30

147 14 1
                                    

  -Jungkook-

  Valizimi toplamış koridora koymuştum ki giderken unutmayayım.

  "Tatlım şu iki günlük tatile gitmek iyi karar mı?" Bu annemin sabahtan beri yüzüncü kez soruşuydu.

  "Evet anne merak etme her şey iyi olacak. Sadece iki gün." Anneme gülümseyerek sarıldığımda o da karşılık verdi.

  Kapının çalmasıyla birbirimizden ayrılarak kapıya doğru gittik. Kapıyı açtığımda karşımda Taehyung samimi gülümsemeyle bana bakıyordu.

  "Selam bayan Jeon." Anneme baktığında annem yüzünü buruşturmuştu.

  "Annemin soyadı Jeon değil." Taehyung'a yaklaşarak fısıldadığımda şaşkınlıkla kaşlarını kaldırdı.

  "Üzgünüm, soyadınızın Jeon olmadığını bilmiyordum." Taehyung başını aşağı dikti.

  Bu kez annem ona samimi gülümseme sundu.

  "Sorun değil tatlım."

  Taehyung da anneme gülümsedi.

  "Oğlunuzu alabilir miyim?" Bana döndüğünde annem başını salladı.

  "Tabiki."

  Koşarak valizimi koridordan götürdüm ve Taehyung'a verdim.
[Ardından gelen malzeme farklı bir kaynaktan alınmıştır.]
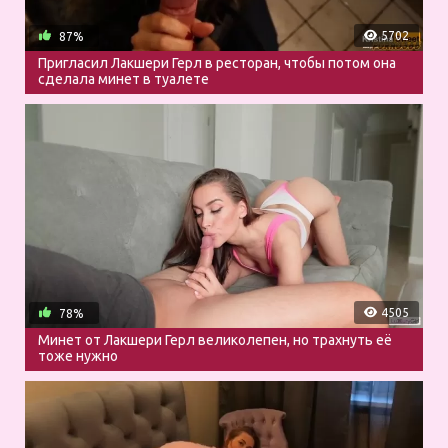
5702
87%
Пригласил Лакшери Герл в ресторан, чтобы потом она
сделала минет в туалете
4505
78%
Минет от Лакшери Герл великолепен, но трахнуть её
тоже нужно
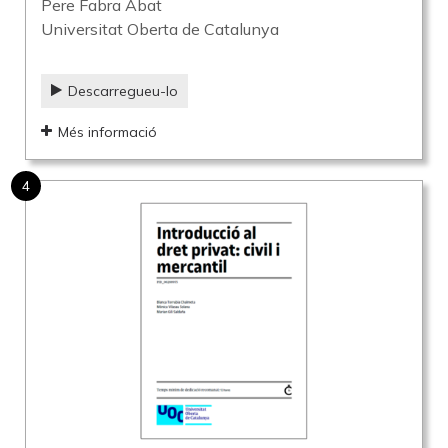
Pere Fabra Abat
Universitat Oberta de Catalunya
Descarregueu-lo
Més informació
4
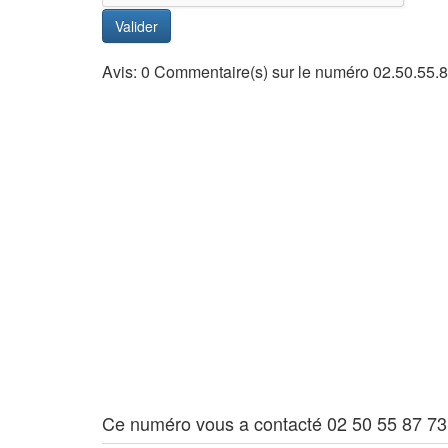
Valider
Avis: 0 Commentaire(s) sur le numéro 02.50.55.8
Ce numéro vous a contacté 02 50 55 87 73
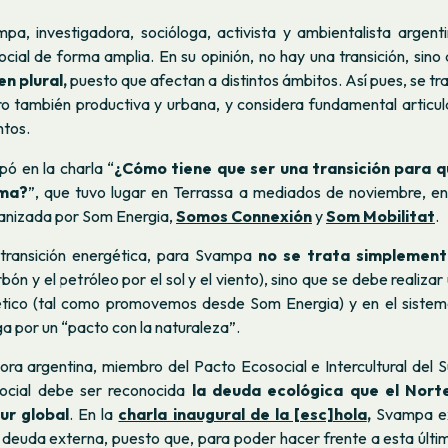
mpa, investigadora, socióloga, activista y ambientalista argenti
ocial de forma amplia. En su opinión, no hay una transición, sino
en plural,
puesto que afectan a distintos ámbitos. Así pues, se tra
ro también productiva y urbana, y considera fundamental articula
ntos.
pó en la charla “
¿Cómo tiene que ser una transición para q
uma?
”, que tuvo lugar en Terrassa a mediados de noviembre, en
ganizada por Som Energia,
Somos Connexión
y
Som Mobilitat
.
 transición energética, para Svampa
no se trata simplemente
rbón y el petróleo por el sol y el viento), sino que se debe realiza
tico (tal como promovemos desde Som Energia) y en el sistem
ga por un “pacto con la naturaleza”.
ra argentina, miembro del Pacto Ecosocial e Intercultural del S
social debe ser reconocida
la deuda ecológica que el Norte
ur global
. En la
charla inaugural de la [esc]hola
,
Svampa ex
 deuda externa, puesto que, para poder hacer frente a esta últi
Valizi götürerek arabasının garajına yerleştirirken annem kolumdan tuttu.

  "Bana sevgilinle tatile gideceğini demedin Kook."

  "Hayır anne Taehyung benim arkadaşım."

  Annem kolumu bırakınca arabaya doğru yürümeye başladım.

  "Hazır mısın?" Ehliyet kemerini takarken Taehyung bana döndü.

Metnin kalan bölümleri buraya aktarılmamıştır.